>>2709250Britain's ruling class didn't see themselves as "British" in a nationalist fashion, which I would presume France did. They were, broadly speaking, cosmopolitan liberal free-trade types with a handful of "protectionist" imperial-preference guys who only wanted free trade with 70% of the planet. As such, "America is going to eat your empire and you are going to become an American vassal" wasn't that scary an outcome, especially since America allowed Britain to believe that it was a particularly special partner. (America tells every country that they've got a special relationship, but Britain
actually believes it)
One view would be that WW2 was a choice between Britain letting Germany conquer continental Europe and Britain keeping her empire, or mortgaging her empire to America to protect free trade. Britain chose the latter (which, truthfully, it must be said is the noble and correct choice.)
"Britain" as a nation state was created around 1945 when it became clear that an island that was once just the central point of a sprawling trade empire was going to have to develop a national economy when America took over and stopped giving them preferential treatment. Look at any Churchill speech and note how he speaks of
England, note how even into the 1960s and 1970s produce was stamped
made in England,
made in Scotland, and so on. This is because Scotland and England never ceased to be nations - like a weaker Austria-Hungary they were two separate nations under one political arrangement.
Scotland's ruling class were desperate to become "British", it's true, but England was the dominant partner and was quite content to remain English, and Scotland's working class were quite content to remain Scottish. Northern Ireland is an even more awkward hanging nail, it had its own parliament until the 1970s because it wasn't ever really part of Britain-proper.

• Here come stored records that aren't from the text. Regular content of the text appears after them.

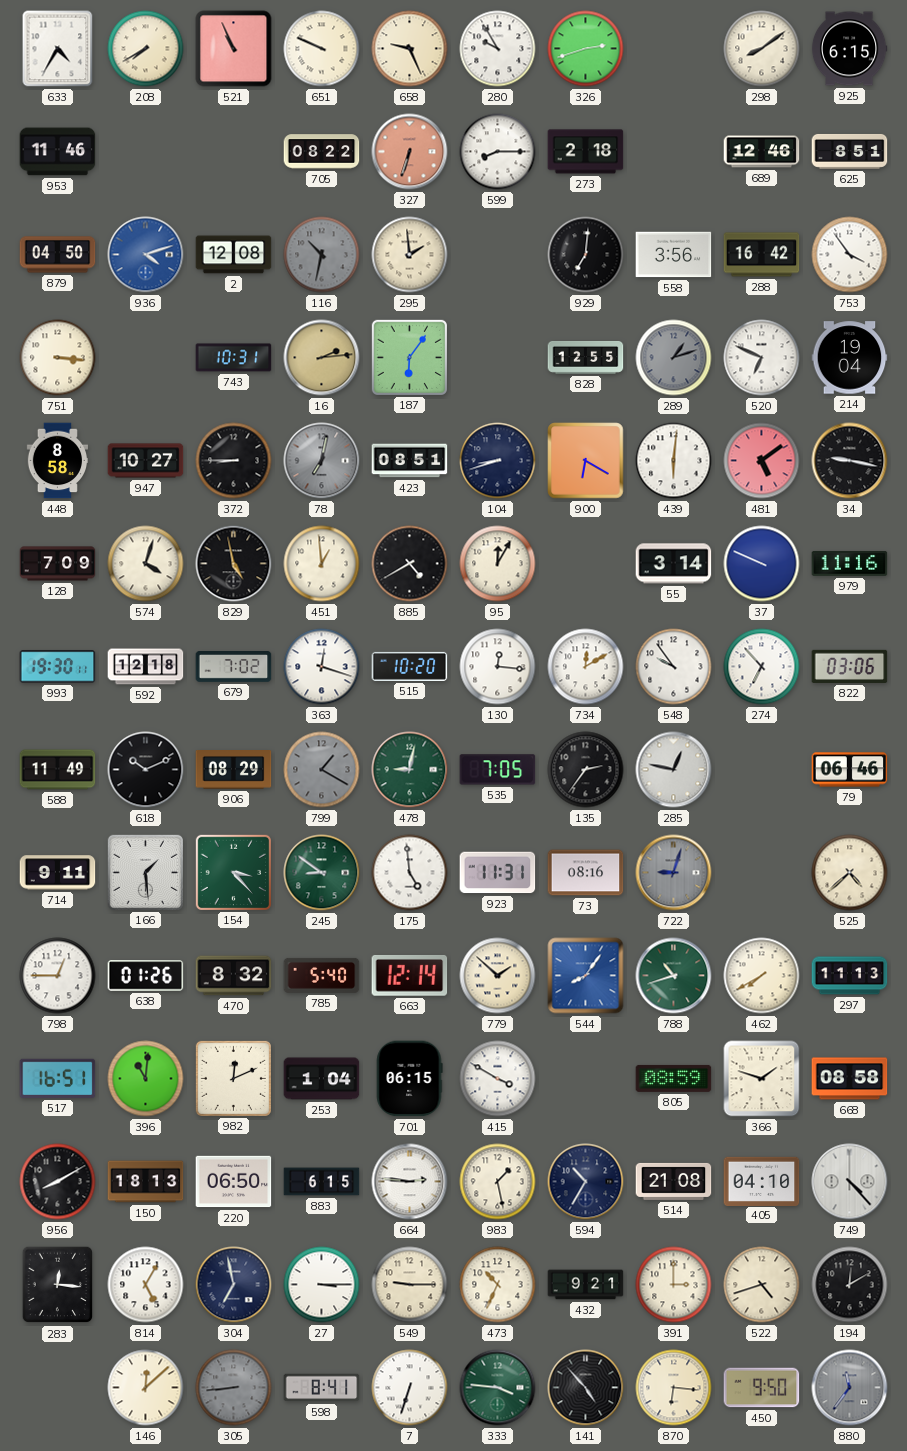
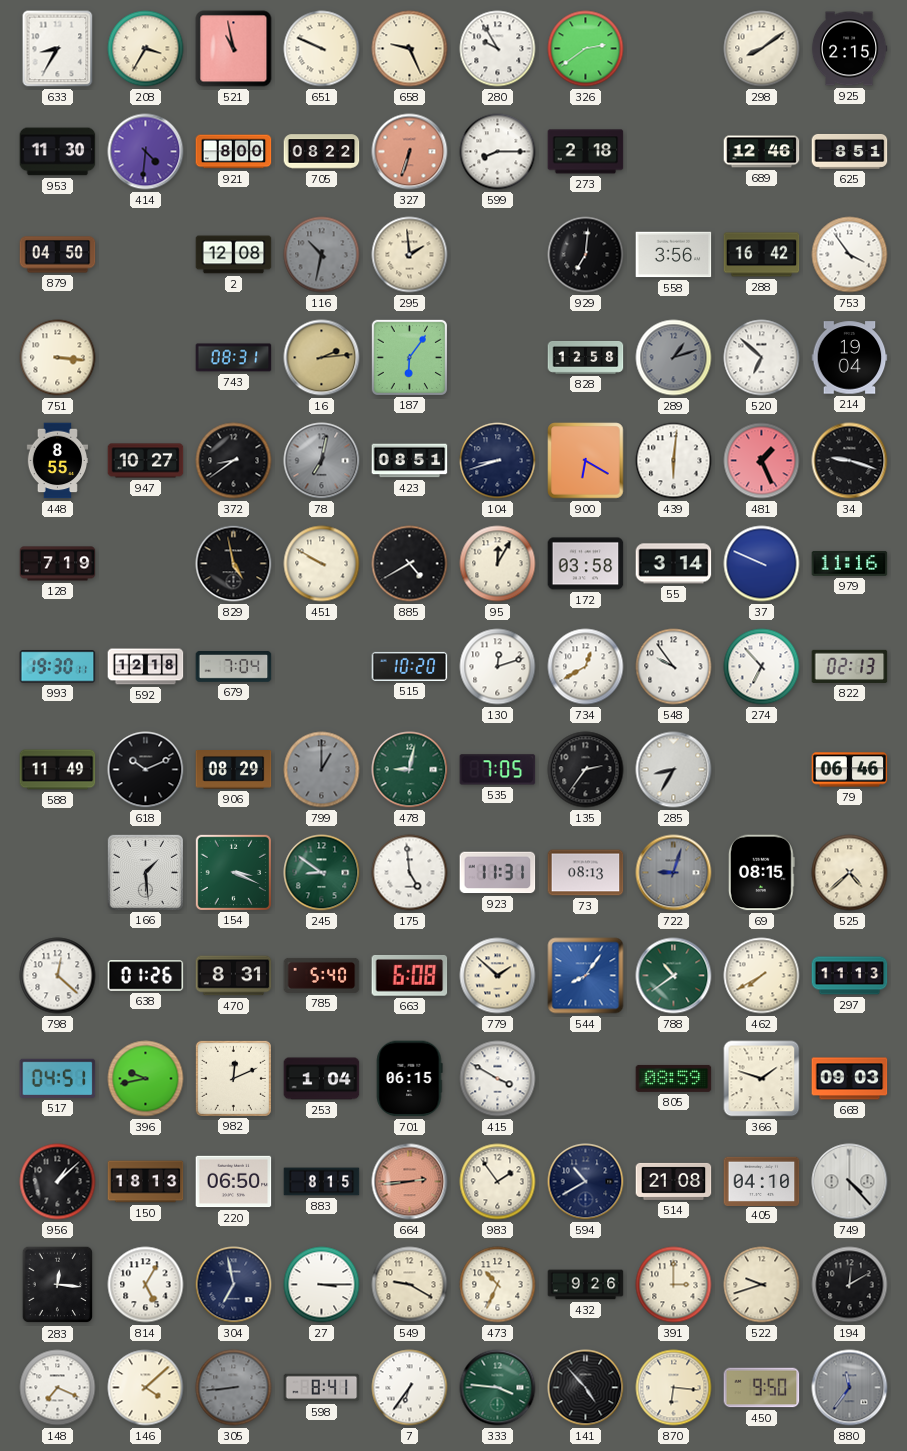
633: 4:35 -> 8:35
208: 7:40 -> 3:35
521: 10:56 -> 10:58
326: 2:42 -> 2:39
925: 6:15 -> 2:15
953: 11:46 -> 11:30
414: none -> 4:31
921: none -> 8:00
936: 4:12 -> none
743: 10:31 -> 08:31
828: 12:55 -> 12:58
520: 6:49 -> 6:52
448: 8:58 -> 8:55
372: 8:45 -> 8:39
481: 5:09 -> 1:26
34: 9:17 -> 9:18
128: 7:09 -> 7:19
574: 4:03 -> none
451: 12:59 -> 9:50
172: none -> 03:58
679: 7:02 -> 7:04
363: 12:18 -> none
130: 12:16 -> 12:12
734: 12:10 -> 12:40
822: 03:06 -> 02:13
799: 1:20 -> 1:00
285: 12:47 -> 8:35
714: 9:11 -> none
154: 3:23 -> 3:19
73: 08:16 -> 08:13
69: none -> 08:15
798: 12:45 -> 12:22
470: 8:32 -> 8:31
663: 12:14 -> 6:08
788: 10:42 -> 10:39
517: 16:51 -> 04:51
396: 11:01 -> 9:43
668: 08:58 -> 09:03
956: 8:10 -> 1:08
883: 6:15 -> 8:15
664: 2:46 -> 2:44
664 dial: white -> salmon
983: 1:28 -> 1:54
594: 10:35 -> 10:40
549: 9:15 -> 9:20
432: 9:21 -> 9:26
522: 4:42 -> 9:42
148: none -> 7:19
146: 12:08 -> 4:08
7: 6:33 -> 6:36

For more on this, see David Edgerton's "the rise and fall of the British nation". Despite the title, it's not a right-wing screed, it's a serious work of history looking at the construction and destruction of a national economy in the British isles. It explains the rise of Scottish/Welsh nationalism (when the "British" economy is dismantled, the material conditions for "Britishness" are undermined) and the religious reverence for the NHS (it's the last real institution of that postwar British nation)
>>2709950Malaya and Kenya were more like delaying actions that attempted to secure a beneficial position for withdrawal than an attempt to keep hold for all time. In particular, they bought time for building up Britain's domestic economy.